Error and edge cases
- Network drop mid-stream → reconnect & resume (or restart, depending on backend).
- Token limit exceeded → render partial + error banner.
- Rate-limited → backoff and surface.
- Concurrent sends → queue or reject.
- Server-side moderation block → surface gracefully.
Persistence layer
- Server: append-only messages table, indexed by (thread_id, created_at).
- Client: cache last N threads in IndexedDB for instant cold-load.
- Sync strategy: server is source of truth; client treats local as cache.
Observability
- Per-message: tokens/sec, time-to-first-token, total latency.
- Per-thread: message count, length.
- Errors broken out by phase (auth, model, stream, render).
Cost angle
- Stream tokens server-side and bill on completion.
- Truncate or summarize old context to keep prompt cost bounded.
- Show user the running cost on heavy usage.
Recommended stack
- React + a thin state layer (Zustand, Jotai).
- TanStack Query for thread list (cache, refetch).
- @tanstack/react-virtual for message list.
- react-markdown + shiki for rendering.
- fetch-based SSE (no eventsource lib needed in modern browsers).
- Backend: Postgres + a streaming endpoint, queue for moderation / persistence.
Mental model
The chat UI is three problems wearing a trench coat: streaming (network + parse + render at 60fps), virtualization (don't render what isn't visible), and state ownership (server is truth; client buffers the live stream). Solve each separately; compose with care. Everything else (markdown, tools, attachments) layers on top.
Follow-up questions
- •How do you handle reconnection mid-stream?
- •How do you keep token rendering at 60fps?
- •How do you persist threads — client cache vs server?
- •How would you support multi-modal (image, file) inputs?
Common mistakes
- •Re-parsing markdown on every token — janks the whole UI.
- •Auto-scrolling even when the user has scrolled up.
- •Not virtualizing — long conversations grind to a halt.
- •Storing the full stream on the server before responding (kills TTFB).
- •No abort wiring — user cannot stop a runaway generation.
Performance considerations
- •Streaming + append-only render = TTFB ~200ms, perceived latency near zero. Virtualization keeps a 10k-message thread at 60fps. Token-rate render hot path: avoid full markdown parse per token; either render plaintext during stream or parse only complete blocks.
Edge cases
- •Network drop mid-stream — resume or restart?
- •User edits prompt while a response is streaming.

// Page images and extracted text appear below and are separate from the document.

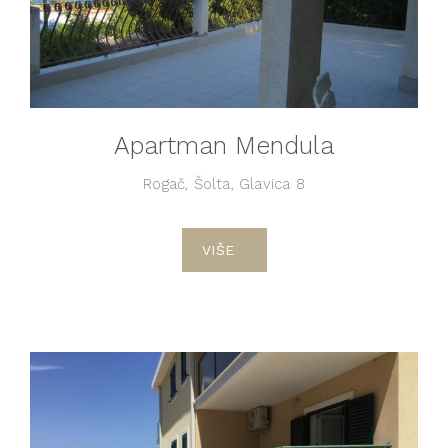
Apartman Mendula
Rogač, Šolta, Glavica 8
VIŠE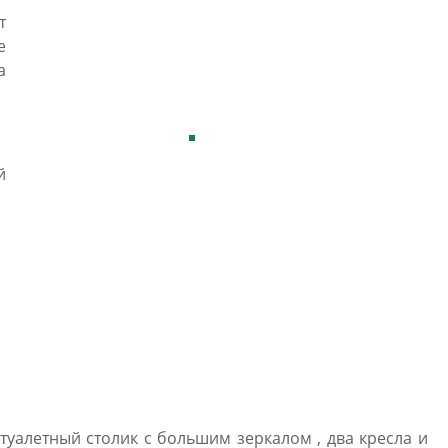
т
е
а
й
 туалетный столик с большим зеркалом , два кресла и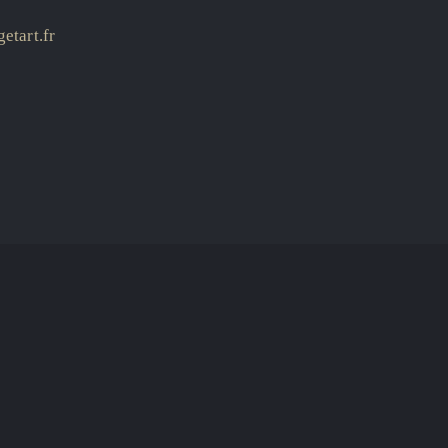
etart.fr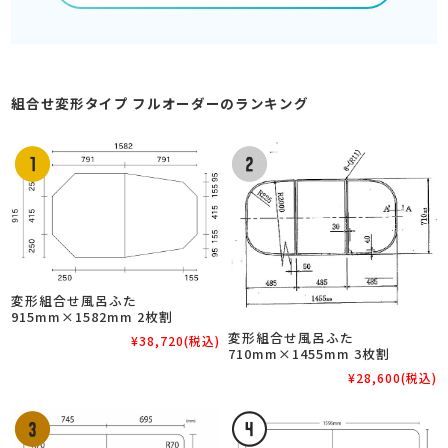
組合せ変形タイプ フルオーダーのランキング
変形組合せ風呂ふた
915mm×1582mm 2枚割
変形組合せ風呂ふた
¥38,720
(税込)
710mm×1455mm 3枚割
¥28,600
(税込)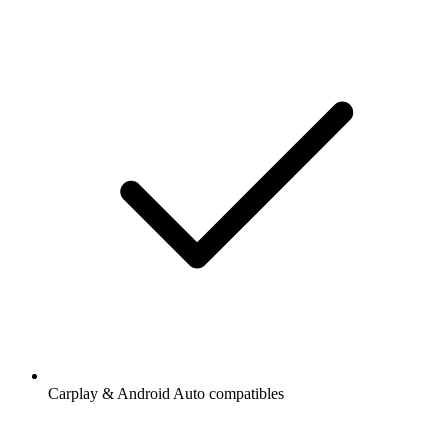
Carplay & Android Auto compatibles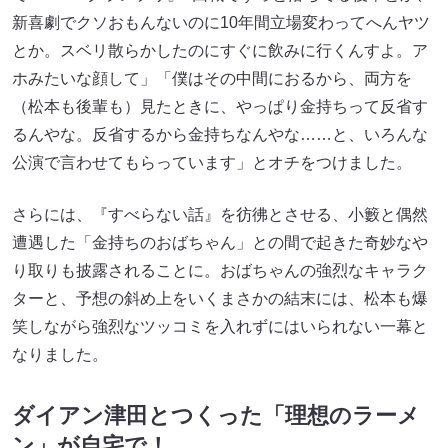
新喜劇でクソおもんないのに10年間立場変わってへんヤツ
とか。スベリ散らかしたのにすぐに飲みに行くんすよ。ア
ホみたいな顔して」「僕はその中間におるから、両方を
（松本も後輩も）見たときに、やっぱり金持ちって反省す
るんやな。反省するから金持ちなんやな……と、いろんな
公演で言わせてもらっています」とオチをつけました。
さらには、『すべらない話』を彷彿とさせる、小籔と偶然
遭遇した「金持ちのおばちゃん」との間で起きた奇妙なや
り取りも披露されることに。おばちゃんの強烈なキャラク
ターと、予想の斜め上をいくまさかの結末には、松本も爆
笑しながら強烈なツッコミを入れずにはいられない一幕と
なりました。
ダイアン津田とつくった「理想のラーメ
ン」が自宅で！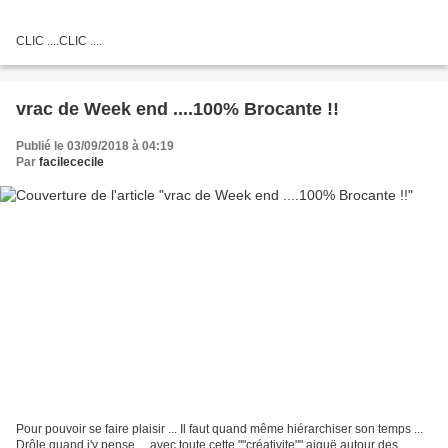
CLIC ....CLIC ....
vrac de Week end ....100% Brocante !!
Publié le 03/09/2018 à 04:19
Par
facilececile
Pour pouvoir se faire plaisir ... Il faut quand même hiérarchiser son temps ...
Drôle quand j'y pense ....avec toute cette ""créativite"" aiguë autour des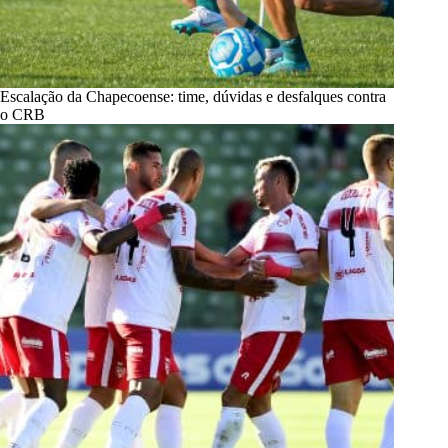
Escalação da Chapecoense: time, dúvidas e desfalques contra
o CRB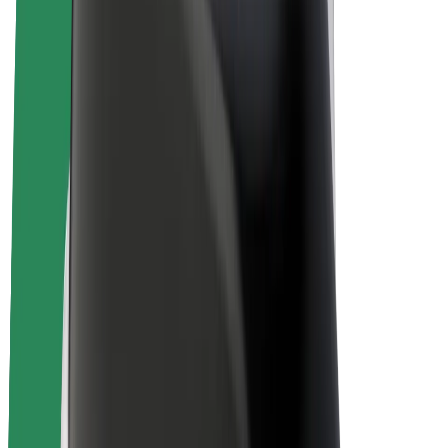
E-bicykle
Bolt Plus
Zarábajte s Boltom
Vodiči
Zárobky partnerských vodičov
Kuriéri
Zárobky partnerských kuriérov
Partneri Bolt Food
Flotily
Franšíza
Spoločnosť
Kariéra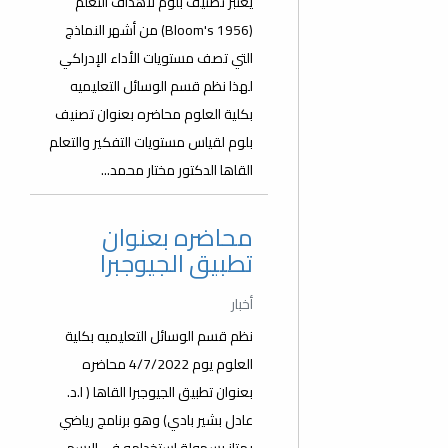
يعتبر تصنيف بلوم لأهداف التعلم
(Bloom's 1956) من أشهر النماذج
التي تصف مستويات الأداء الإدراكي
لهذا نظم قسم الوسائل التعليميه
بكلية العلوم محاضره بعنوان تصنيف
بلوم لقياس مستويات التفكير والتعلم
القاها الدكتور مختار محمد...
محاضره بعنوان
تطبيق الجيوجبرا
أخبار
نظم قسم الوسائل التعليميه بكلية
العلوم يوم 4/7/2022 محاضره
بعنوان تطبيق الجيوجبرا القاها ( ا.د.
عادل بشير بادي) وهو برنامج رياضي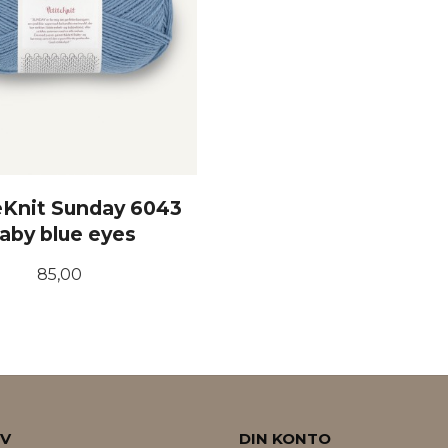
eKnit Sunday 6043
aby blue eyes
Pris
85,00
KJØP
EV
DIN KONTO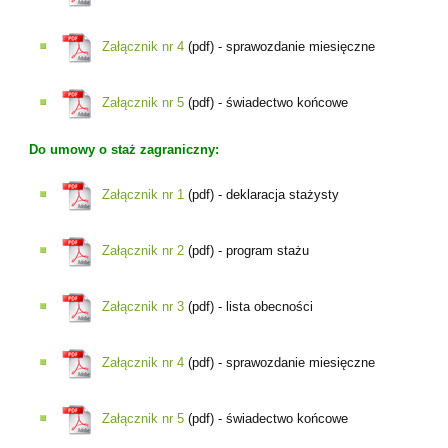
Załącznik nr 4
(pdf) - sprawozdanie miesięczne
Załącznik nr 5
(pdf) - świadectwo końcowe
Do umowy o staż zagraniczny:
Załącznik nr 1
(pdf) - deklaracja stażysty
Załącznik nr 2
(pdf) - program stażu
Załącznik nr 3
(pdf) - lista obecności
Załącznik nr 4
(pdf) - sprawozdanie miesięczne
Załącznik nr 5
(pdf) - świadectwo końcowe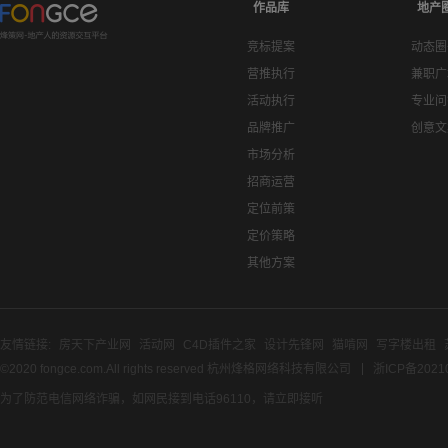
作品库
地产
竞标提案
动态圈
营推执行
兼职广
活动执行
专业问
品牌推广
创意文
市场分析
招商运营
定位前策
定价策略
其他方案
友情链接:
房天下产业网
活动网
C4D插件之家
设计先锋网
猫啃网
写字楼出租
©2020 fongce.com.All rights reserved 杭州烽格网络科技有限公司
浙ICP备2021
为了防范电信网络诈骗，如网民接到电话96110，请立即接听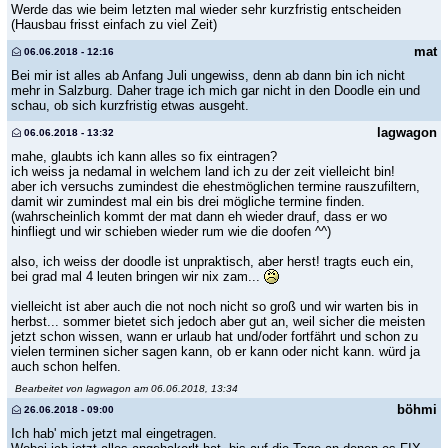
Werde das wie beim letzten mal wieder sehr kurzfristig entscheiden
(Hausbau frisst einfach zu viel Zeit)
mat
06.06.2018 - 12:16
Bei mir ist alles ab Anfang Juli ungewiss, denn ab dann bin ich nicht
mehr in Salzburg. Daher trage ich mich gar nicht in den Doodle ein und
schau, ob sich kurzfristig etwas ausgeht.
lagwagon
06.06.2018 - 13:32
mahe, glaubts ich kann alles so fix eintragen?
ich weiss ja nedamal in welchem land ich zu der zeit vielleicht bin!
aber ich versuchs zumindest die ehestmöglichen termine rauszufiltern,
damit wir zumindest mal ein bis drei mögliche termine finden.
(wahrscheinlich kommt der mat dann eh wieder drauf, dass er wo
hinfliegt und wir schieben wieder rum wie die doofen ^^)
also, ich weiss der doodle ist unpraktisch, aber herst! tragts euch ein,
bei grad mal 4 leuten bringen wir nix zam...
vielleicht ist aber auch die not noch nicht so groß und wir warten bis in
herbst... sommer bietet sich jedoch aber gut an, weil sicher die meisten
jetzt schon wissen, wann er urlaub hat und/oder fortfährt und schon zu
vielen terminen sicher sagen kann, ob er kann oder nicht kann. würd ja
auch schon helfen.
Bearbeitet von lagwagon am 06.06.2018, 13:34
böhmi
26.06.2018 - 09:00
Ich hab' mich jetzt mal eingetragen.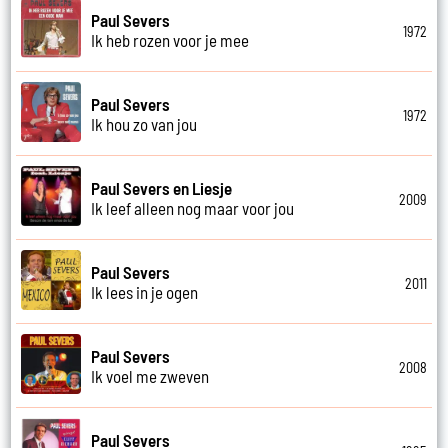
Paul Severs
1972
Ik heb rozen voor je mee
Paul Severs
1972
Ik hou zo van jou
Paul Severs en Liesje
2009
Ik leef alleen nog maar voor jou
Paul Severs
2011
Ik lees in je ogen
Paul Severs
2008
Ik voel me zweven
Paul Severs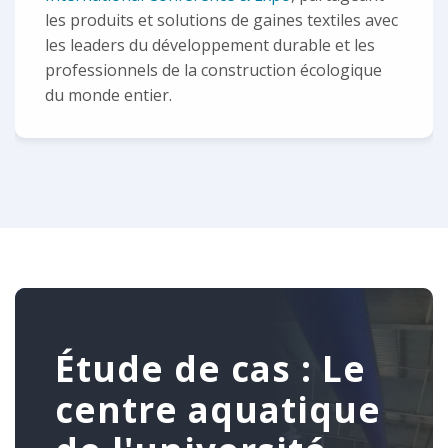
les produits et solutions de gaines textiles avec
les leaders du développement durable et les
professionnels de la construction écologique
du monde entier.
Étude de cas : Le
centre aquatique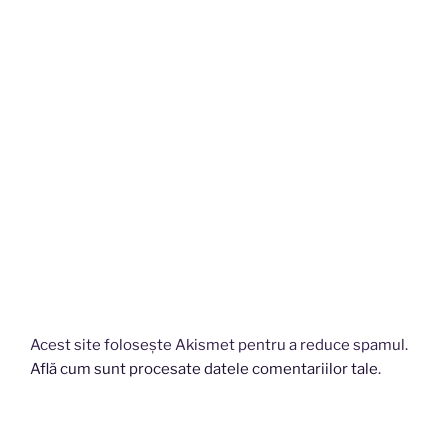
Acest site folosește Akismet pentru a reduce spamul.
Află cum sunt procesate datele comentariilor tale
.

- •Markdown is invalid mid-token (unclosed code fence).
- •Tool call requires user confirmation mid-generation.
- •Browser tab backgrounded — should streaming pause?
Real-world examples
- •ChatGPT — SSE stream, virtualized list, optimistic rendering.
- •Claude — SSE with abort, structured output rendering.
- •Vercel AI SDK — useChat hook implements the streaming buffer pattern.
- •Cursor — chat UI inside an editor with the same streaming model.